Israel Delays On Routine Jordanian Water Request

Leadership Tensions Blamed

7 Apr 2021 by OOSKAnews Correspondent
TEL AVIV, Israel

Jordan River

Israel’s premier Benjamin Netanyahu is delaying approval for a request from neighbouring Jordan for water that has been agreed by a joint committee, according to reports in late March from the region.

The water standoff is the latest in a series of tit-for-tat snubs apparently arising from personal tensions between Netanyahu and Jordan’s King Abdullah.

Israeli newspaper Haaretz reports: “Despite the recommendations of professionals, Netanyahu and the National Security Council delayed their answer in a manner that attested to his intention of denying the request.”
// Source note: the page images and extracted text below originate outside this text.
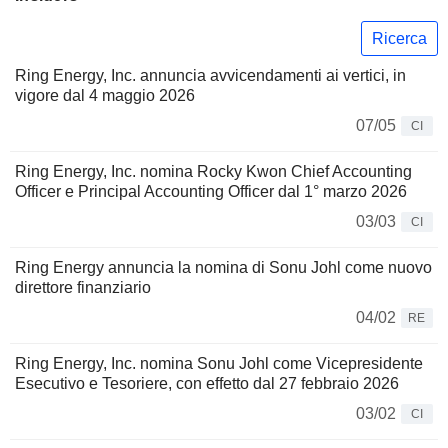
Ricerca
Ring Energy, Inc. annuncia avvicendamenti ai vertici, in
vigore dal 4 maggio 2026
07/05
CI
Ring Energy, Inc. nomina Rocky Kwon Chief Accounting
Officer e Principal Accounting Officer dal 1° marzo 2026
03/03
CI
Ring Energy annuncia la nomina di Sonu Johl come nuovo
direttore finanziario
04/02
RE
Ring Energy, Inc. nomina Sonu Johl come Vicepresidente
Esecutivo e Tesoriere, con effetto dal 27 febbraio 2026
03/02
CI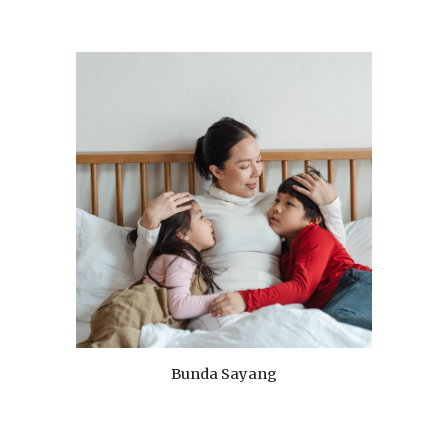
Bunda Sayang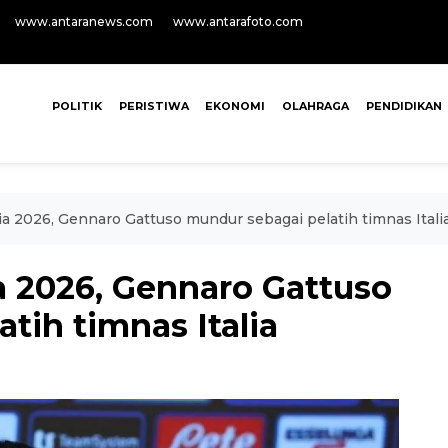
www.antaranews.com
www.antarafoto.com
POLITIK
PERISTIWA
EKONOMI
OLAHRAGA
PENDIDIKAN
ia 2026, Gennaro Gattuso mundur sebagai pelatih timnas Itali
a 2026, Gennaro Gattuso
tih timnas Italia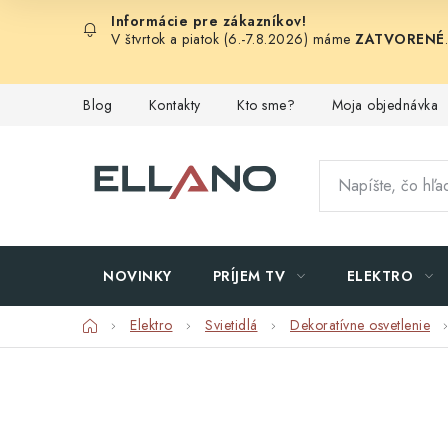
Prejsť
na
V štvrtok a piatok (6.-7.8.2026) máme
ZATVORENÉ
obsah
Blog
Kontakty
Kto sme?
Moja objednávka
NOVINKY
PRÍJEM TV
ELEKTRO
Domov
Elektro
Svietidlá
Dekoratívne osvetlenie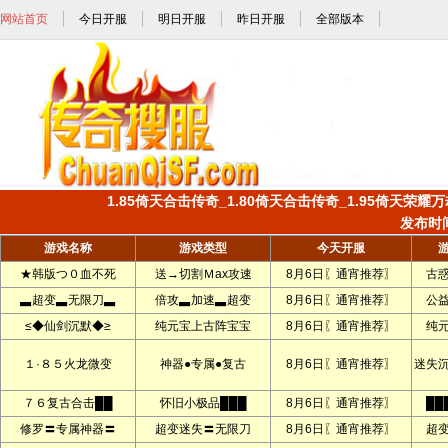
网站首页
今日开服
明日开服
昨日开服
全部版本
1.85倚天合击传奇_1.80倚天合击传奇_1.95倚天荣耀万
发布时间:
游戏名称
游戏类型
今天开服
★韩版つ０血不死
送→切割Ｍax攻速
8月6日〖通宵推荐〗
古
▃超变▃无限刀▃
倍攻▃加速▃超变
8月6日〖通宵推荐〗
公
≤◆仙剑沉默◆≥
纯元宝上古阵宝宝
8月6日〖通宵推荐〗
纯
１·８５火龙微变
神器●专属●复古
8月6日〖通宵推荐〗
迷失
７６复古合击██
怀旧小极品███
8月6日〖通宵推荐〗
██
修罗〓专属神器〓
超变迷失〓无限刀
8月6日〖通宵推荐〗
超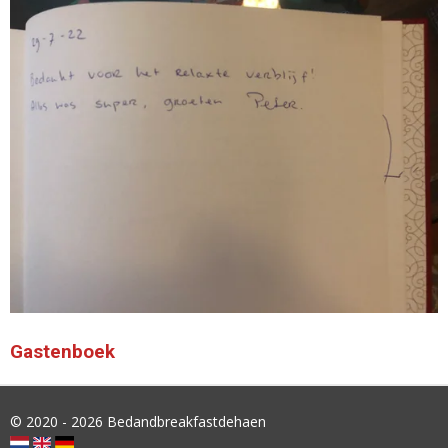
Gastenboek
© 2020 - 2026 Bedandbreakfastdehaen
Haaretz goes on to cite “Israeli officials who are in close contact with the Jordanians”, who assert Netanyahu is deliberately endangering the Israel-Jordan peace treaty “due to the personal hostility between him and the king”.

The recent frictions between the leaders of the two nations include a refusal by Jordan to allow Netanyahu to fly through its airspace to the UAE on a landmark trip that was ultimately cancelled, and a dispute over security arrangements for the Jordanian crown prince during a planned visit to holy sites in Jerusalem that was likewise ultimately cancelled.

Water sharing is one of the main principles of the Israel-Jordan peace treaty signed in 1994, which stipulates that Israel must give Jordan a specific amount of water each year and that the two sides help each other survive droughts. Jordan regularly submits requests for additional water during dry spells, and Israel usually accedes as a matter of routine.

Despite Jordan’s position as Israel’s leading ally in the Arab world, relations between Netanyahu and King Abdullah have reportedly been poor for q number of years. Israel’s defence establishment largely supports the strategic importance of Jordan as an ally. However, Netanyahu, who is known to harbour distrust of the military establishment, considers Jordan’s strategic significance is on the wane, and has recently been quoted in some media outlets as saying: “The Jordanians need us much more than we need them.”

The development comes as a recent study by Stanford University in the US finds that “prolonged and potentially destabilising water shortages will become commonplace in Jordan by 2100” due to dwindling water supplies and a growing population that is set to halve per capita access to water.